WHAT NEEDS TO BE DONE:
Which lines of the entries contain the word "sure"? Please list them.
────
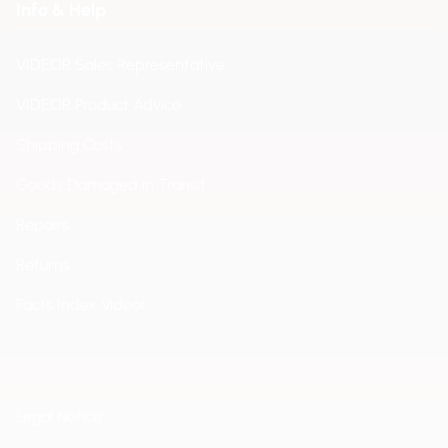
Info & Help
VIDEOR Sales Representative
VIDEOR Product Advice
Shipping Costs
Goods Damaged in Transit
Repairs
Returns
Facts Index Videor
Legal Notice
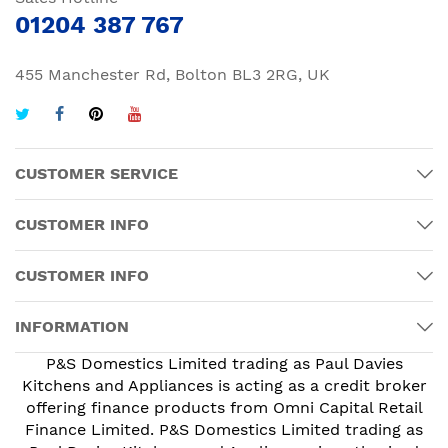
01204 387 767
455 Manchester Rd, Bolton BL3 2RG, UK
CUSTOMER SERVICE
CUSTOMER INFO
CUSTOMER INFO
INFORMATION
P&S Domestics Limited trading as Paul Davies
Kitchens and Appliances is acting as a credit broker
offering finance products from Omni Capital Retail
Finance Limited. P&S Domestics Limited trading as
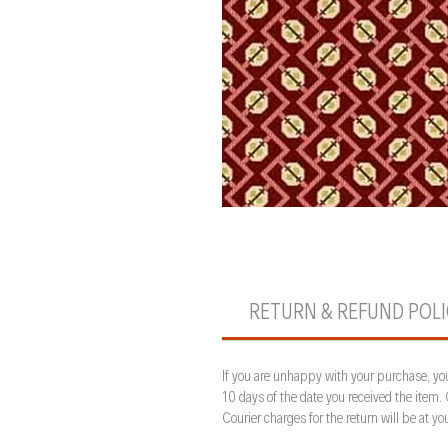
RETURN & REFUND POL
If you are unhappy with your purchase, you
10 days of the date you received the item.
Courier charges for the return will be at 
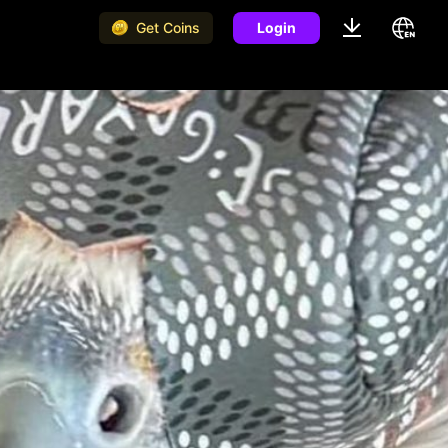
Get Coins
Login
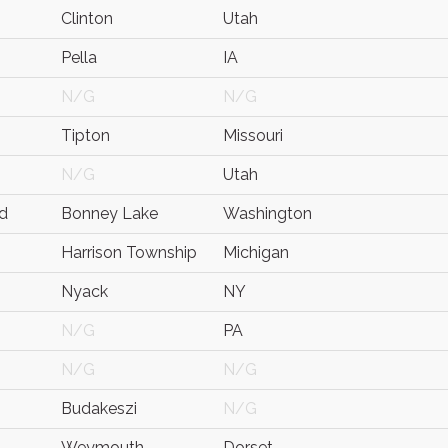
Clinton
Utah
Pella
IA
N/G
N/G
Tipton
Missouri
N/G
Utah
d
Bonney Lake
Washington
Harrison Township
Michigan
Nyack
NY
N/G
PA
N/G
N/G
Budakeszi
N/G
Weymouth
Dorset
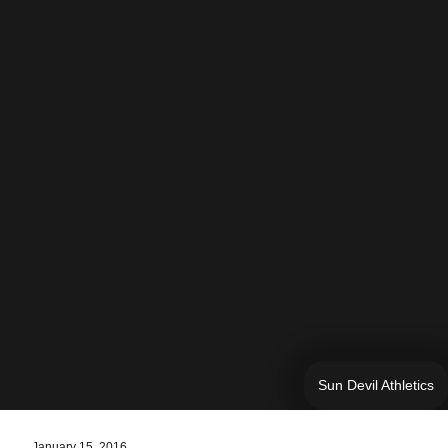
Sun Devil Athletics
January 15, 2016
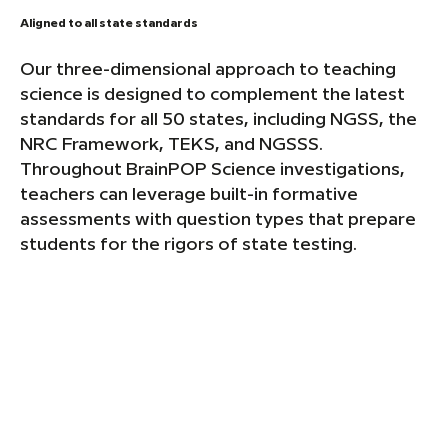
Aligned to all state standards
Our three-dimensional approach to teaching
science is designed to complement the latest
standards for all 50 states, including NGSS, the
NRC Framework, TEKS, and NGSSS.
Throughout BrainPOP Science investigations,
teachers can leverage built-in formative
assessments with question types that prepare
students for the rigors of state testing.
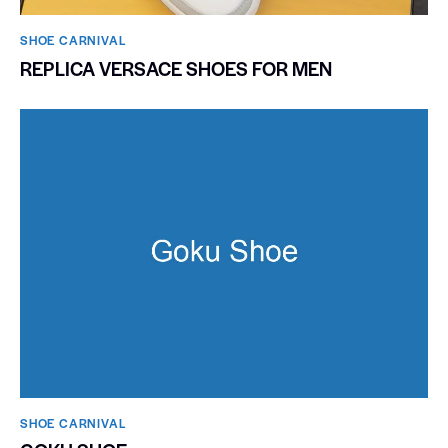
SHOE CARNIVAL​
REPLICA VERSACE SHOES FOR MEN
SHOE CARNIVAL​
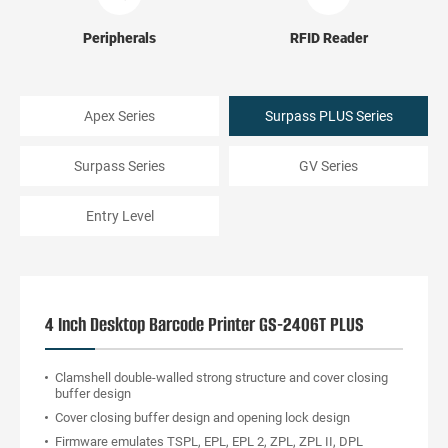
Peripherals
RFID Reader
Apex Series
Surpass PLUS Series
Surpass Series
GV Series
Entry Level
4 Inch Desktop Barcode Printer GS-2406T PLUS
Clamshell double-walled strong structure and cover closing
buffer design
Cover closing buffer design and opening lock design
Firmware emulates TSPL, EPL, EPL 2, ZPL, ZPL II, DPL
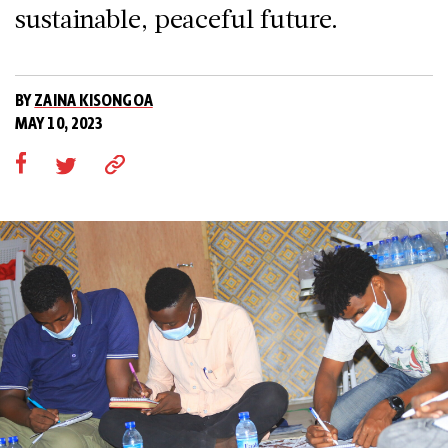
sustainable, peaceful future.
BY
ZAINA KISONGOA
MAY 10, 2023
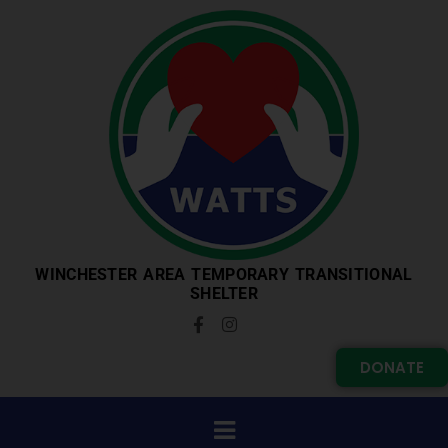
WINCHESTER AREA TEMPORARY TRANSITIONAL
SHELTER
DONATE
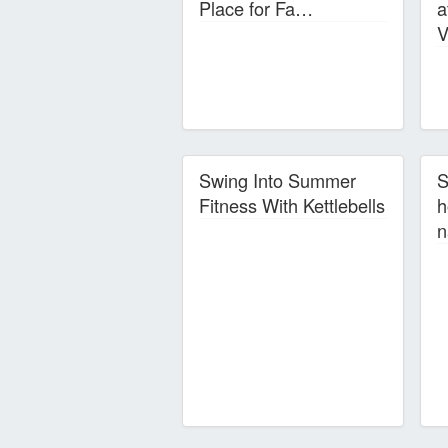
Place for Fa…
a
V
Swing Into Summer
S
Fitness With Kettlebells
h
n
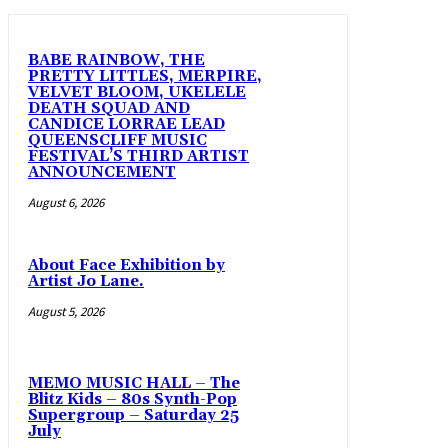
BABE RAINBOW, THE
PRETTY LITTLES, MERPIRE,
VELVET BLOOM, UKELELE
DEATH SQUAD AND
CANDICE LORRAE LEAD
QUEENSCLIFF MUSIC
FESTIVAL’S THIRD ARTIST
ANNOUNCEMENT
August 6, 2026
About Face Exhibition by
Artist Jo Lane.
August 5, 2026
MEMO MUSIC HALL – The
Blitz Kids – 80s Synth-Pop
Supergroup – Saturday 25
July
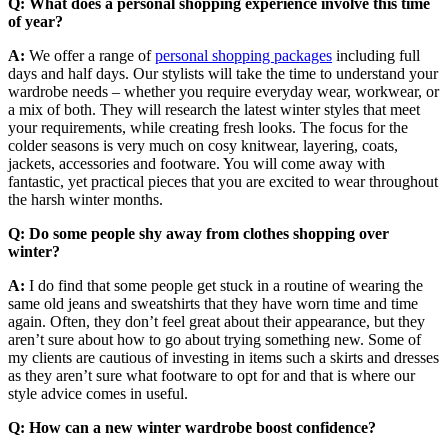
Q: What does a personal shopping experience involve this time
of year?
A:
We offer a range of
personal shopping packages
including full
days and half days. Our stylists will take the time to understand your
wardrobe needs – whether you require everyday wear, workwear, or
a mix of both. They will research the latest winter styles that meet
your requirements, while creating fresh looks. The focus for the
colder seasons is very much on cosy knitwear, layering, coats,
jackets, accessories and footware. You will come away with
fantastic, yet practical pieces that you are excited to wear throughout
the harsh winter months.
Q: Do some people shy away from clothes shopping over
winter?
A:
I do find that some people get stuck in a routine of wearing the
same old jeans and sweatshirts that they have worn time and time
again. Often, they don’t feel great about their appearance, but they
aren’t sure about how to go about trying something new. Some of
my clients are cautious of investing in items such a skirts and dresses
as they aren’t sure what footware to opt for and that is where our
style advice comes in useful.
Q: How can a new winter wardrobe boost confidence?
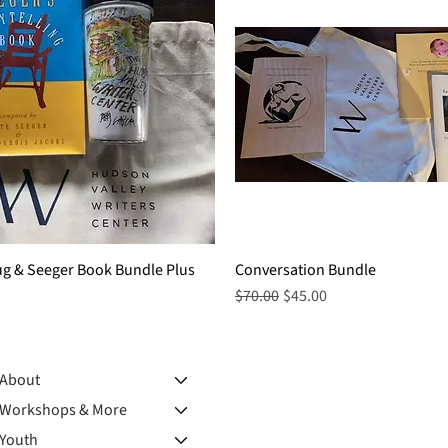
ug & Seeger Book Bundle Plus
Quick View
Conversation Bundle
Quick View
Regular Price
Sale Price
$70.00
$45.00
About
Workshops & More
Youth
────
RESULT BELOW:
aren’t sure about how to go about trying something new. Some of
as they aren’t sure what footware to opt for and that is where our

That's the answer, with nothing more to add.